# Record extracts
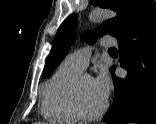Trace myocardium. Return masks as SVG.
Listing matches in <instances>:
<instances>
[{"label": "myocardium", "instance_id": "obj_1", "mask_svg": "<svg viewBox=\"0 0 156 124\" xmlns=\"http://www.w3.org/2000/svg\"><path fill=\"white\" fill-rule=\"evenodd\" d=\"M84 78H91V77L88 75H79L73 81V83L69 89V93H68V103H69L71 110L77 116V118L79 120H83V121L96 120V119L100 118L107 110L108 101L105 100L103 106L98 111H96L94 113L86 112L81 106L80 96H79L80 85Z\"/></svg>", "mask_w": 156, "mask_h": 124}]
</instances>
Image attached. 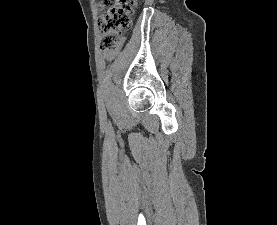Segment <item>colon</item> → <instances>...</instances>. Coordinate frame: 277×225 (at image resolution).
Returning a JSON list of instances; mask_svg holds the SVG:
<instances>
[{"label":"colon","mask_w":277,"mask_h":225,"mask_svg":"<svg viewBox=\"0 0 277 225\" xmlns=\"http://www.w3.org/2000/svg\"><path fill=\"white\" fill-rule=\"evenodd\" d=\"M136 3L137 0H99L102 12L98 19L99 48L102 52L111 54L120 49L122 33L131 25Z\"/></svg>","instance_id":"colon-1"}]
</instances>
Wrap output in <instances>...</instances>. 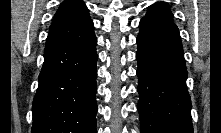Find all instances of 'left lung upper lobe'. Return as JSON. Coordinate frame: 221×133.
I'll list each match as a JSON object with an SVG mask.
<instances>
[{
    "label": "left lung upper lobe",
    "mask_w": 221,
    "mask_h": 133,
    "mask_svg": "<svg viewBox=\"0 0 221 133\" xmlns=\"http://www.w3.org/2000/svg\"><path fill=\"white\" fill-rule=\"evenodd\" d=\"M143 19H157L172 22L173 14L167 6L161 3H155L150 6L148 13Z\"/></svg>",
    "instance_id": "obj_1"
}]
</instances>
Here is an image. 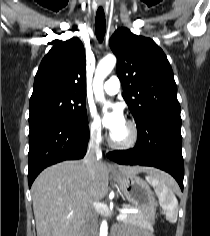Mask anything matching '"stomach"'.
Wrapping results in <instances>:
<instances>
[{
	"mask_svg": "<svg viewBox=\"0 0 210 236\" xmlns=\"http://www.w3.org/2000/svg\"><path fill=\"white\" fill-rule=\"evenodd\" d=\"M113 178L119 184L127 201L153 223L157 201L147 182L136 175L126 176L120 173H113Z\"/></svg>",
	"mask_w": 210,
	"mask_h": 236,
	"instance_id": "1",
	"label": "stomach"
}]
</instances>
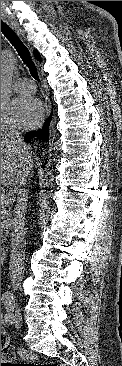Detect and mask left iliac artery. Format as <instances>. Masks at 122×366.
<instances>
[{"label":"left iliac artery","instance_id":"obj_1","mask_svg":"<svg viewBox=\"0 0 122 366\" xmlns=\"http://www.w3.org/2000/svg\"><path fill=\"white\" fill-rule=\"evenodd\" d=\"M5 306H6V314H5V321L9 324H12L13 323V312H14V304H13V301L10 300V301H7L5 302Z\"/></svg>","mask_w":122,"mask_h":366}]
</instances>
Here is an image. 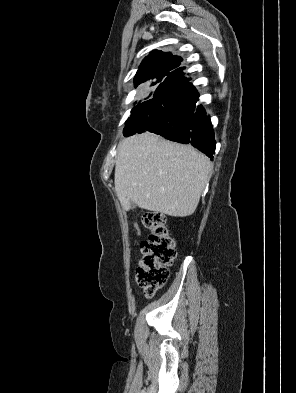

# What is expected
Above are the records; set down exactly the lines from the line containing "Detect and mask" through their last line, leaving every picture out.

# Response
Detect and mask left iliac artery. Format as <instances>. Masks at 122×366.
<instances>
[{"label":"left iliac artery","instance_id":"obj_1","mask_svg":"<svg viewBox=\"0 0 122 366\" xmlns=\"http://www.w3.org/2000/svg\"><path fill=\"white\" fill-rule=\"evenodd\" d=\"M5 306H6V314H5V321L9 324H12L13 323V312H14V304H13V301L10 300V301H7L5 302Z\"/></svg>","mask_w":122,"mask_h":366}]
</instances>
Here is an image. 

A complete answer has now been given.